9.2 Rational Method and Peak Flow Limits

What Q = C i A Really Means

The Rational Method estimates a design peak discharge from three inputs: runoff coefficient, rainfall intensity, and drainage area. In US customary units, Q = C i A gives Q in cubic feet per second when i is in inches per hour and A is in acres. The unit conversion is very close to 1.0, which is why the equation is usually written without an explicit coefficient.

The method assumes the design storm has a duration at least equal to the watershed time of concentration, rainfall intensity is uniform across the area, and the runoff coefficient captures the fraction of rainfall that becomes direct runoff. These assumptions are reasonable for many small site drainage and storm sewer inlet problems. They become weak for large basins, major storage, complex rainfall patterns, snowmelt, or strongly variable land cover.

Selecting Runoff Coefficient C

C is not a soil test result or a curve number. It is an empirical peak-runoff coefficient that increases with imperviousness, connected pavement, steep slopes, compacted soils, and poor infiltration. Use the table or values provided in the problem. If multiple surfaces drain to the same point, compute an area-weighted composite value.

Composite C workflow: multiply each subarea by its C, sum those products, and divide by total area. For 12 acres at C = 0.35 and 8 acres at C = 0.80, Cw = (12)(0.35) + (8)(0.80) all divided by 20 = 0.53.

Calculation Workflow

Use a strict sequence:

1. Delineate the contributing area at the design point.
2. Compute Tc for the controlling path, including sheet, shallow concentrated, and channel or pipe time as applicable.
3. Select the required return period or AEP from the problem statement or local design criterion.
4. Read rainfall intensity from the IDF data at duration Tc.
5. Compute composite C for the design land-use condition.
6. Calculate Q and check units.

Example: using Cw = 0.53, i = 3.1 in/hr, and A = 20 acres gives Q = 0.53(3.1)(20) = 32.9 cfs. A quick reasonableness check is q per acre = C i, so 0.53(3.1) = 1.64 cfs per acre; multiplied by 20 acres gives the same answer.

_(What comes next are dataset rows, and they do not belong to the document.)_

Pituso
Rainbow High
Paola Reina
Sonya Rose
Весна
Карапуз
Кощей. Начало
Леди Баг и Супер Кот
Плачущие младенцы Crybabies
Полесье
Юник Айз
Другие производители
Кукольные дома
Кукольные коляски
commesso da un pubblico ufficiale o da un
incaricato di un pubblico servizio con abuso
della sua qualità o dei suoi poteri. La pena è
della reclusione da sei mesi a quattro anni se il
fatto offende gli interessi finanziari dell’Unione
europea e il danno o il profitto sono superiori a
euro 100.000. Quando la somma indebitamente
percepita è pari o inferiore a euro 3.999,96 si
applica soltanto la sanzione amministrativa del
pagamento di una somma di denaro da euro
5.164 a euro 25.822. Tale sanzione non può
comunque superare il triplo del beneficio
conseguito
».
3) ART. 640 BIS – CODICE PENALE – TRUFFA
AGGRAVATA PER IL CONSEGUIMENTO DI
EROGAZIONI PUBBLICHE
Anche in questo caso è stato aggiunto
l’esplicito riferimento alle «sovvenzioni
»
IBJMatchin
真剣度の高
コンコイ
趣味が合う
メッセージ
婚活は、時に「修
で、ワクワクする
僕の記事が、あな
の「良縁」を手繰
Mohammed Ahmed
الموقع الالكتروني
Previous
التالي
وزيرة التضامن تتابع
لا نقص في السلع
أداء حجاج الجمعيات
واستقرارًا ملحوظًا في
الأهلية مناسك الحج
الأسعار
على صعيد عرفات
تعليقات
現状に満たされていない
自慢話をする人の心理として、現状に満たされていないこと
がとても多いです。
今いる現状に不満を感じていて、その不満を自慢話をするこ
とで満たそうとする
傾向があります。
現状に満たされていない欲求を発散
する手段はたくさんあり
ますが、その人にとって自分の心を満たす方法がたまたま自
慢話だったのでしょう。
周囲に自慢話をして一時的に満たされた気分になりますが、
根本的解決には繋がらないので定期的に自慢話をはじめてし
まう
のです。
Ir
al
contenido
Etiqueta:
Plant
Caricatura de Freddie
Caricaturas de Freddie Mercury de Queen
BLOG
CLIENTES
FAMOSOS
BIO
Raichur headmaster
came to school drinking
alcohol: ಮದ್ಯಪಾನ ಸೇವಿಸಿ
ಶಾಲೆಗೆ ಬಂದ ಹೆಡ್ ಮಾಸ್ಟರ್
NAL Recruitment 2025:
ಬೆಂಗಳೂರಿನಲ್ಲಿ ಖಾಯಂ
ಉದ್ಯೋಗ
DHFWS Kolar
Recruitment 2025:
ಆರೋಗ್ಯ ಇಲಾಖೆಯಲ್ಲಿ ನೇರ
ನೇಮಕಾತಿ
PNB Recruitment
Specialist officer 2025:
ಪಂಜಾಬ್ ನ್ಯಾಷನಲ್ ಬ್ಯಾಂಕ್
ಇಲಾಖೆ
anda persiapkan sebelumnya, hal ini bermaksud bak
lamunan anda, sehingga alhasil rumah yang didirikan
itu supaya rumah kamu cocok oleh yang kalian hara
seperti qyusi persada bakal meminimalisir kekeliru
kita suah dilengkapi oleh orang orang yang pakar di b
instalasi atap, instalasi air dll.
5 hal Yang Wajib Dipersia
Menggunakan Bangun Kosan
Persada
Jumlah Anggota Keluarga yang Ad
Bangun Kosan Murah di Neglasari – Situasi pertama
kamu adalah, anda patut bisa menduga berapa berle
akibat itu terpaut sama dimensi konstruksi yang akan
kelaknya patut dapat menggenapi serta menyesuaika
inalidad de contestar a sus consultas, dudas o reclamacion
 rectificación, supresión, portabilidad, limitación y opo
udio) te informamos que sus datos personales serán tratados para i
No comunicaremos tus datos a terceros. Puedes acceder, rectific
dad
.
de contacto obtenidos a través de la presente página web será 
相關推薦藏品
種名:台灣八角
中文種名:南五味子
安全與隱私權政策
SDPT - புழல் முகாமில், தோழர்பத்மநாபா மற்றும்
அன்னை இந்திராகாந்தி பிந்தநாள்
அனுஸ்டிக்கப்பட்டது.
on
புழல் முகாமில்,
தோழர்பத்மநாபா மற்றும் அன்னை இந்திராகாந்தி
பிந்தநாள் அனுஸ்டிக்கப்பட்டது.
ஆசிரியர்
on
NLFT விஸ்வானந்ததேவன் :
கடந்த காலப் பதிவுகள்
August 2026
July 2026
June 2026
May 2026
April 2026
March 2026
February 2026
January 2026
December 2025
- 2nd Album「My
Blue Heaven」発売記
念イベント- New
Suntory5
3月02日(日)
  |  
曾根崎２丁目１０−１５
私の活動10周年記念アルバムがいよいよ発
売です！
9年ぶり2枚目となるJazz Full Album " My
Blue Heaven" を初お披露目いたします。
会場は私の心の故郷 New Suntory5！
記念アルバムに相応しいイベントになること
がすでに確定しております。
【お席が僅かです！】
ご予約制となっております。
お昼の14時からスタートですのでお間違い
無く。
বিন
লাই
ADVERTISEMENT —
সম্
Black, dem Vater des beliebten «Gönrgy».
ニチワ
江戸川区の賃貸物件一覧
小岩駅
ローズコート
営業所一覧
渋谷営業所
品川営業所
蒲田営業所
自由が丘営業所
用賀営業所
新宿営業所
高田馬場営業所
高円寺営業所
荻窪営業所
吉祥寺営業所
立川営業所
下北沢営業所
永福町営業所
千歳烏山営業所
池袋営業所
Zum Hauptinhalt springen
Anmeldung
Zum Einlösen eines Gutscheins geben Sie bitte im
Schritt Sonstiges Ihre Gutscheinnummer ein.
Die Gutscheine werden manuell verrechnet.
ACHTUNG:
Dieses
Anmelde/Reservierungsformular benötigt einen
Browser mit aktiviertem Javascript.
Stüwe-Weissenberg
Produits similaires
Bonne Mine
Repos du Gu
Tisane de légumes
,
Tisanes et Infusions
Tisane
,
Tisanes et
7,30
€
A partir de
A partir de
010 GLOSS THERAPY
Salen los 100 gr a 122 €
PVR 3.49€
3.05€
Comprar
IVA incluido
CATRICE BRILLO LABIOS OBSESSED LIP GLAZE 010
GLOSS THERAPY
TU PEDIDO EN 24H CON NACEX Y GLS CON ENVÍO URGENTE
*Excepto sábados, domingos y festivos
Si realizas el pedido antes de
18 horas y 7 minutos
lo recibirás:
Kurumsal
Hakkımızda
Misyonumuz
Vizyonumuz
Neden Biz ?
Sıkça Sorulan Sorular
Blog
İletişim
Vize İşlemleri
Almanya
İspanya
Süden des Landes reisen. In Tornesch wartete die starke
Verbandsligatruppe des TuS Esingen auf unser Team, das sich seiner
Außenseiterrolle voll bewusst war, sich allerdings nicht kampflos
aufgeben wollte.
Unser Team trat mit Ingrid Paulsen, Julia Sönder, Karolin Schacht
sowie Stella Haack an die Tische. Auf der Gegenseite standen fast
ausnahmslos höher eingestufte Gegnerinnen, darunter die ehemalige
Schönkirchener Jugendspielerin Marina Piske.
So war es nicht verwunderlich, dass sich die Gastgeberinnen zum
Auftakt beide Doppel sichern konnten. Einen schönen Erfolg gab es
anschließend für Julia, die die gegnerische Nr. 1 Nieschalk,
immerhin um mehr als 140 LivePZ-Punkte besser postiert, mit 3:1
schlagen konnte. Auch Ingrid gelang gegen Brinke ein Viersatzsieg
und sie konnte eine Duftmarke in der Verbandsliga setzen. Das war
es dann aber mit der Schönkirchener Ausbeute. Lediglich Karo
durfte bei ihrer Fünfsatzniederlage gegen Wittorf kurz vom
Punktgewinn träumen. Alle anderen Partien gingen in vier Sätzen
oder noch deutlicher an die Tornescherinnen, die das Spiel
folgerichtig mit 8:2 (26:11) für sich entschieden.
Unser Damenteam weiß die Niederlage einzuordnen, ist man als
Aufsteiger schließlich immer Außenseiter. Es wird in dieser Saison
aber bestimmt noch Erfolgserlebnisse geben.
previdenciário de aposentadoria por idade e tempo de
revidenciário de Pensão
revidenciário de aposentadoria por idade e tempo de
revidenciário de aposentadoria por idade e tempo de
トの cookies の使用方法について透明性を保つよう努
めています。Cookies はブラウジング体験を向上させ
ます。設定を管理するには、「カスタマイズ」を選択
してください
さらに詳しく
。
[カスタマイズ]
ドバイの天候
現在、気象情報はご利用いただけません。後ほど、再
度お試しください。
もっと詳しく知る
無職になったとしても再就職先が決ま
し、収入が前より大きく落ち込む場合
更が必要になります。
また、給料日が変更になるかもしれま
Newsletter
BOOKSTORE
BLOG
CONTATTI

Peak-Flow Limits and Method Limits

The Rational Method produces a peak rate only. It does not provide a runoff hydrograph, total runoff depth, storage volume, water surface elevation, or drawdown time. If a question asks for detention pond volume, routed outflow, or water-quality capture, you need a hydrograph or a volume-based method unless the problem gives a special Modified Rational procedure.

At a pipe junction, do not automatically add peaks from subareas with different Tc values unless the problem says the peaks are simultaneous or asks for a conservative sum. One subarea may peak in 10 minutes while a larger upstream area peaks in 35 minutes. A hydrograph method handles that timing; a simple Rational sum may not.

Common Exam Traps

The most common errors are reading IDF intensity at the wrong duration, using post-development area with pre-development C, using percent impervious as C without adjustment, and reporting acre-inches or gallons when the question asks for cfs. Another frequent trap is accepting a computed C greater than 1.0 or a rainfall intensity that increases as duration increases, both of which should trigger a review of the table lookup.